A SYNDICATE of leading White Suffolk breeders is adopting large-scale DNA testing to identify breeding animals carrying genes for tenderness and eating quality.
By placing meat quality traits at the forefront of its genetic selection during ram breeding, the Superwhite group is positioning itself as a key supplier of rams which will help industry continue to meet consumer demands for tender and flavoursome lamb.
“Meat eating quality is too important to ignore. As consumer choice increases you can’t have your genetics years behind market demand,” said Australian White Suffolk Association President and Superwhites spokesperson, Murray Long, of Pendarra White Suffolk Stud, Ardlethan NSW.
Superwhites is one of nine stud breeding operations participating in commercial-scale DNA trials being conducted through the Genomics Pilot Project being run by the Cooperative Research Centre for Sheep Industry Innovation (Sheep CRC).
More than 1500 DNA tests were allocated for use by these early-adopting studs, with a further 1500 tests allocated for smaller-scale testing by sheep breeders across the country as part of the research program aimed at defining the most effective use of the new technologies in practical breeding programs.
“Breeding values for intramuscular fat and tenderness will now be considered when selecting ram lamb sires for use across the group,” Mr Long said.
“Good scores for meat eating qualities may lead to the selection of an animal that wouldn’t have been chosen for weight, fat and muscle alone. Similarly if an animal is strong across these ASBVs but has poor results for intramuscular fat and tenderness, it won’t be selected.
“This year research breeding values for meat eating quality will be a mandatory selection criteria for the nominated ram lambs of which approximately eight are selected as sires for use across the group.”
Super Whites is a collaborative group of 20 White Suffolk breeders spread across Australia and have been in operation since 1995, producing around 3000 rams annually.

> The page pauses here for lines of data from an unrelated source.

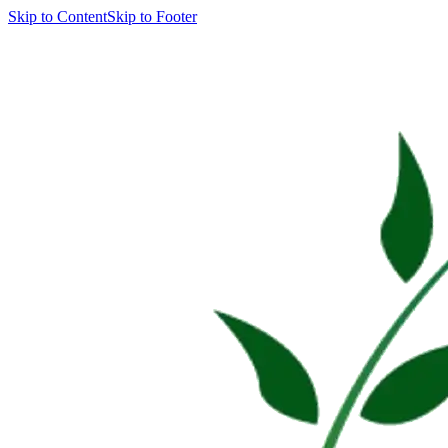
Skip to Content
Skip to Footer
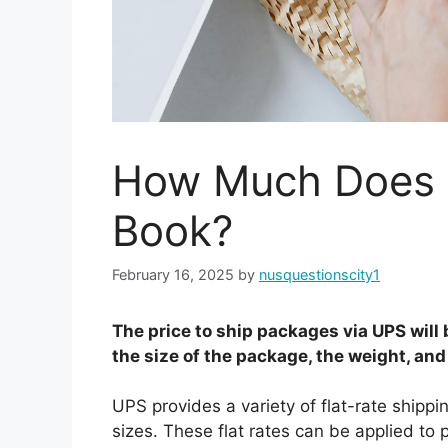
How Much Does I
Book?
February 16, 2025
by
nusquestionscity1
The price to ship packages via UPS will 
the size of the package, the weight, and
UPS provides a variety of flat-rate shippin
sizes. These flat rates can be applied to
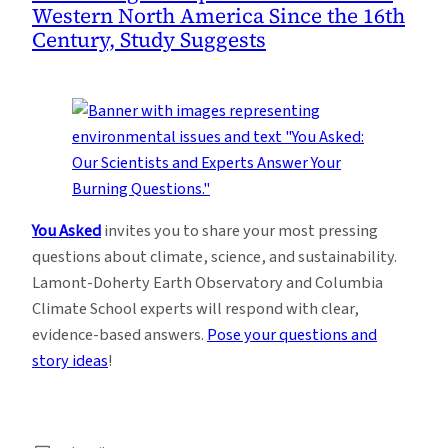
Western North America Since the 16th
Century, Study Suggests
You Asked
invites you to share your most pressing
questions about climate, science, and sustainability.
Lamont-Doherty Earth Observatory and Columbia
Climate School experts will respond with clear,
evidence-based answers.
Pose your questions and
story ideas
!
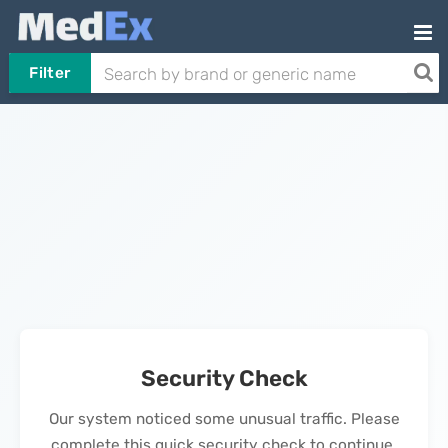
Filter
Security Check
Our system noticed some unusual traffic. Please
complete this quick security check to continue.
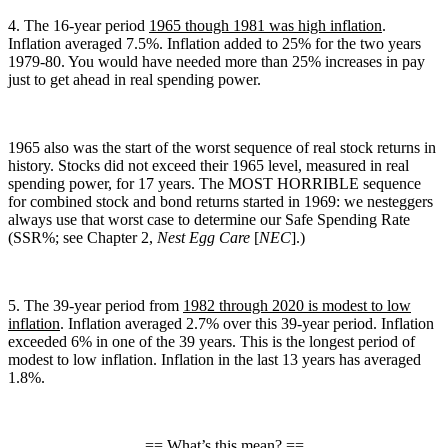
4. The 16-year period
1965 though 1981 was high inflation
.
Inflation averaged 7.5%. Inflation added to 25% for the two years
1979-80. You would have needed more than 25% increases in pay
just to get ahead in real spending power.
1965 also was the start of the worst sequence of real stock returns in
history. Stocks did not exceed their 1965 level, measured in real
spending power, for 17 years. The MOST HORRIBLE sequence
for combined stock and bond returns started in 1969: we nesteggers
always use that worst case to determine our Safe Spending Rate
(SSR%; see Chapter 2,
Nest Egg Care
[
NEC
].)
5. The 39-year period from
1982 through 2020 is modest to low
inflation
. Inflation averaged 2.7% over this 39-year period. Inflation
exceeded 6% in one of the 39 years. This is the longest period of
modest to low inflation. Inflation in the last 13 years has averaged
1.8%.
== What’s this mean? ==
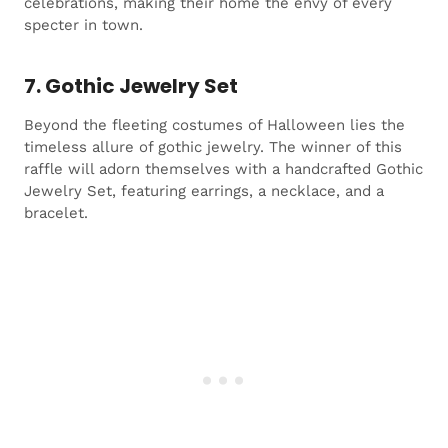
celebrations, making their home the envy of every
specter in town.
7. Gothic Jewelry Set
Beyond the fleeting costumes of Halloween lies the
timeless allure of gothic jewelry. The winner of this
raffle will adorn themselves with a handcrafted Gothic
Jewelry Set, featuring earrings, a necklace, and a
bracelet.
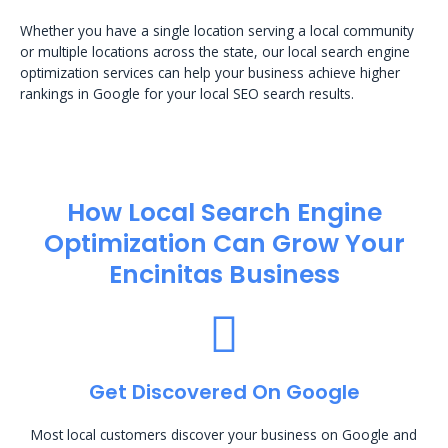
Whether you have a single location serving a local community
or multiple locations across the state, our local search engine
optimization services can help your business achieve higher
rankings in Google for your local SEO search results.
How Local Search Engine
Optimization​ Can Grow Your
Encinitas Business
Get Discovered On Google
Most local customers discover your business on Google and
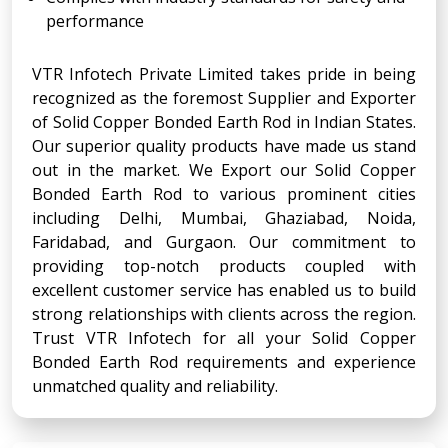
performance
VTR Infotech Private Limited takes pride in being
recognized as the foremost Supplier and Exporter
of Solid Copper Bonded Earth Rod in Indian States.
Our superior quality products have made us stand
out in the market. We Export our Solid Copper
Bonded Earth Rod to various prominent cities
including Delhi, Mumbai, Ghaziabad, Noida,
Faridabad, and Gurgaon. Our commitment to
providing top-notch products coupled with
excellent customer service has enabled us to build
strong relationships with clients across the region.
Trust VTR Infotech for all your Solid Copper
Bonded Earth Rod requirements and experience
unmatched quality and reliability.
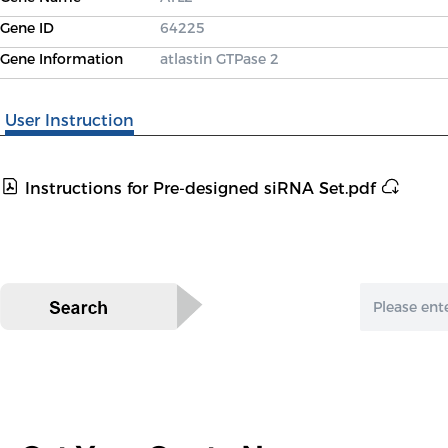
Gene ID
64225
Gene Information
atlastin GTPase 2
User Instruction
Instructions for Pre-designed siRNA Set.pdf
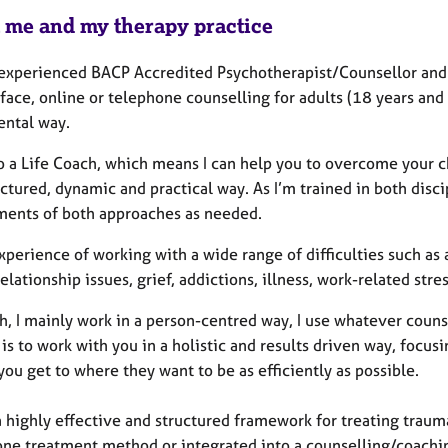
 me and my therapy practice
 experienced BACP Accredited Psychotherapist/Counsellor and 
face, online or telephone counselling for adults (18 years and 
ntal way.
so a Life Coach, which means I can help you to overcome your 
uctured, dynamic and practical way. As I’m trained in both disc
ments of both approaches as needed.
xperience of working with a wide range of difficulties such as
relationship issues, grief, addictions, illness, work-related st
, I mainly work in a person-centred way, I use whatever counse
is to work with you in a holistic and results driven way, focus
you get to where they want to be as efficiently as possible.
highly effective and structured framework for treating trauma
one treatment method or integrated into a counselling/coachin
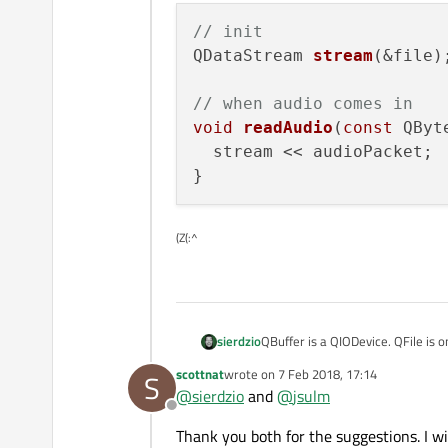
// init
QDataStream 
stream
(&file)
;
// when audio comes in
void
readAudio
(
const
 QByt
  stream << audioPacket;

(Z(:^
QBuffer is a QIODevice. QFile is 
sierdzio
want to. I think it would be easier
scottnat
wrote on
7 Feb 2018, 17:14
S
My main suggestion is to use QD
last edited by
@
sierdzio
and
@
jsulm
receive and save the audio as it a
Offline
yes.
Thank you both for the suggestions. I w
Some pseudo code to get you sta
use QSaveFile instead 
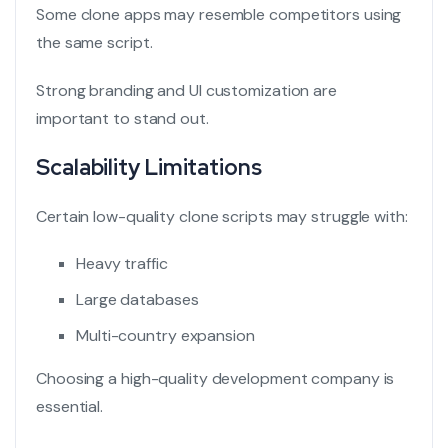
Some clone apps may resemble competitors using
the same script.
Strong branding and UI customization are
important to stand out.
Scalability Limitations
Certain low-quality clone scripts may struggle with:
Heavy traffic
Large databases
Multi-country expansion
Choosing a high-quality development company is
essential.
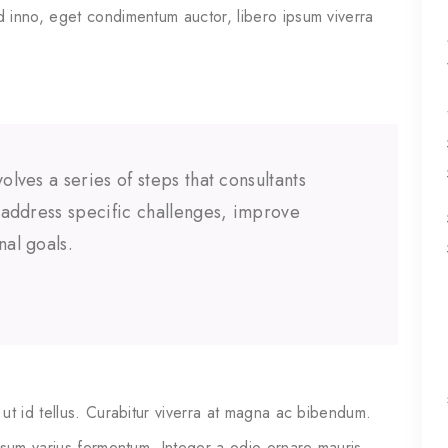
 inno, eget condimentum auctor, libero ipsum viverra
olves a series of steps that consultants
o address specific challenges, improve
nal goals.
ut id tellus. Curabitur viverra at magna ac bibendum.
psum varius fermentum. Integer a odio ornare mauris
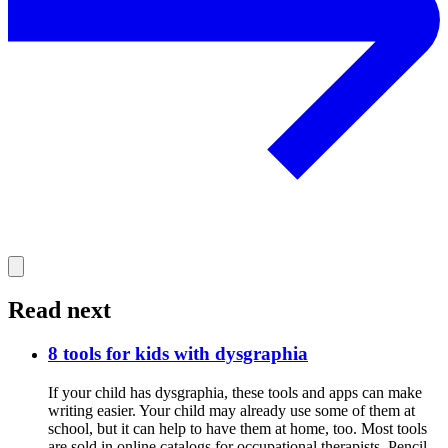
Read next
8 tools for kids with dysgraphia
If your child has dysgraphia, these tools and apps can make
writing easier. Your child may already use some of them at
school, but it can help to have them at home, too. Most tools
are sold in online catalogs for occupational therapists. Pencil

The new genomic testing program requires every member to test at least 10 sires in their young ram drop resulting in at least 200 young animals being tested for meat eating breeding values. The nominated eight top rams are then used as sires across the member group along with a link sire.
“Good meat eating quality provides another selection criterion for an animal and we want White Suffolks to be front-of-mind when buyers are considering which breed of terminal sire they choose,” Mr Long said.
It is expected that the accuracy levels of estimated breeding values will further improve as a result of the additional data collected during the Genomics Pilot Project and through the Information Nucleus Flock program.
These breeding values help breeders to accurately predict which rams will produce the desired traits in their progeny. Another benefit of the genomic testing is that it allows selection of younger animals and this contributes to delivering faster improvements to the genetic gain in Australia’s sheep flocks.
It is believed that genomic testing of around 20% of a stud’s top young rams will provide cost-effective information to assist selection decisions for the next generation.
“Super Whites’ members are currently using Australian Sheep Breeding Values (ASBVs) to improve growth rates, muscling and worm resistance in their terminal sires,” Mr Long said.
“We’ve discovered through benchmarking that we’re improving our genetics faster than the average of all terminal sire breeds for all commercially important traits, which as a group, is a great result.
“In addition to ASBVs, Superwhites will continue the genomic testing of ram lambs to identify animals that are going to offer excellent meat eating qualities.”
The cost of DNA testing is continuing to fall and future DNA testing to be offered through Sheep Genetics is expected to be around the $50 cost of the research Pilot Project testing program, but without any restrictions on the number of tests.